Hello, I'm needing some advice on a brush bandit 150 chipper. It is a 1992 with a Perkins diesel with around 2000 hours. It is up for sale by a private individual. I don't have any experience with brush bandits and I need some advice.
Is this a good chipper? I'm just a private tree climber who cuts on the side. On average I do 8-10 jobs a month. I'm sick of throwing brush in the dump trailer and continuously jumping in to cut it down.
Would this be a good chipper for me?
I've also been looking at vermeers 1250s.


----------



## CalTreeEquip (Aug 11, 2013)

Those are nice chippers if they are working well. I would take a 150 over a BC1250.


----------



## lineman griff (Aug 11, 2013)

How big of a limb can that 150 take?


----------



## CalTreeEquip (Aug 11, 2013)

It has a 12" capacity although you'll have a hard time getting something that big under the roller. It can be just take takes some effort. 9" diameter logs are no problem. The 150 is just about the same thing as a Bandit 200. The feed rollers are set
to run at a slower speed then the 200. This makes for a more safe operations and produces smaller chips.


----------



## Oldmaple (Aug 11, 2013)

I think the 150 has a little narrower infeed chute (not the rollers but the chute) than the 200. Probably have to cut a few more crotches but still lots better than stuffing it down in a trailer. I'd take the 150 over the 1250 also.


----------



## CalTreeEquip (Aug 12, 2013)

Oldmaple said:


> I think the 150 has a little narrower infeed chute (not the rollers but the chute) than the 200. Probably have to cut a few more crotches but still lots better than stuffing it down in a trailer. I'd take the 150 over the 1250 also.

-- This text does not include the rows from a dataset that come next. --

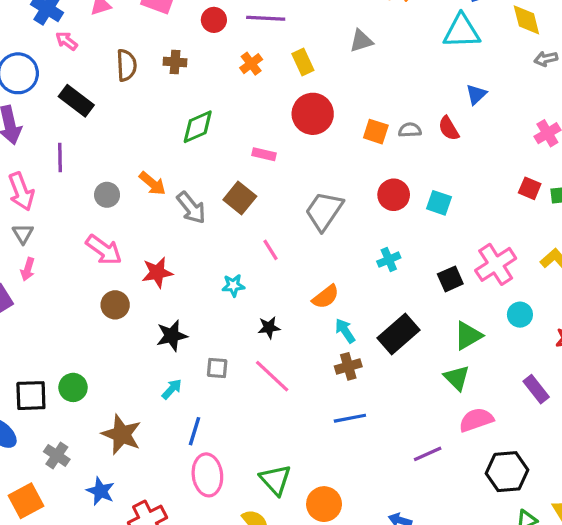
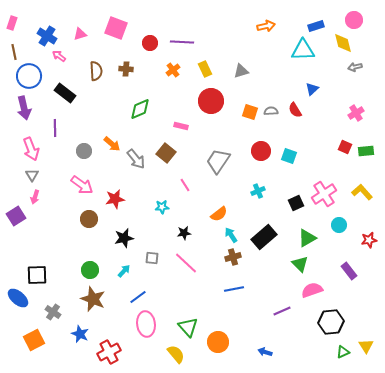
gray triangle: (361, 41) -> (241, 71), moved
green circle: (73, 387) -> (90, 270), moved
blue line: (194, 431) -> (138, 297), turned 36

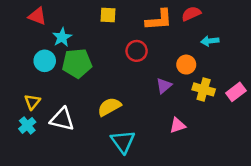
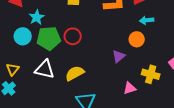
cyan arrow: (210, 41) -> (147, 20), moved
red circle: (137, 51) -> (73, 36), moved
yellow cross: (204, 89) -> (151, 74), moved
white triangle: (62, 119) -> (45, 69), moved

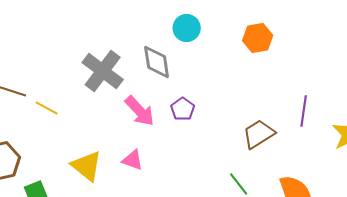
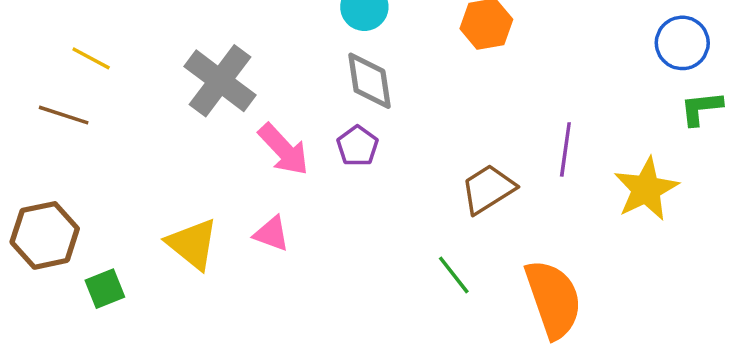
gray diamond: (157, 62) -> (369, 81), moved
yellow line: (47, 108) -> (91, 58), moved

In later years there were more options on the feed side but in 92' a 150 and 200 feed chute should be the same. Rather on the narrow side.


----------



## lineman griff (Aug 12, 2013)

Thanks for the information guys. I'm just curious, why not the Vermeer. I've found one of them to look at also. It has a lot less hours and is only a few thousand more. The Vermeer has 400 hours and their asking $7500. The brush bandit has 2000 hours with a rebuilt Perkins diesel and it can be bought for $5000.


----------



## CalTreeEquip (Aug 12, 2013)

Both good prices provide they are in good shape.
The BC1250 is simply a different type of design. Lots of guys use them and love them. They take brushier material better then the 150 but can jam easier and un-jamming them is kind of a pain in the arss. Also the Vermeer is quite a bit heavier, larger feed table and has curb side feed. 
Its going to come down to which one you like better and is in better shape.
Look on youtube for demos of both types.
Here's one I made of a Bandit 150:
1997 Brush Bandit 150xp chipper demo from California Tree Equipment - YouTube


----------



## gdavis24 (Aug 12, 2013)

Suggest you demo the Bandit 150. Bring along six 3 to 10in limbs for a test. Ask to talk to the current mechanic. Unless it shakes, grinds or is covered with cracked welds, for $5k or less just buy it and get started. In no time at all your friends will ask for a loan. 
Build some high sides and a Conestoga tarp top for your dump trailer, or other truck if suitable. Ask around for a free place to dump the chips, or place local ad on CL for homeowners who want free chips.


----------



## lineman griff (Aug 13, 2013)

Thanks for the info guys. I missed out on the 150, so it's the Vermeer for $7000 or wait till something else comes along. Is $7000 a good price for the Vermeer with 400 hours ?


----------



## CalTreeEquip (Aug 13, 2013)

That a fair price if the hours are real.


----------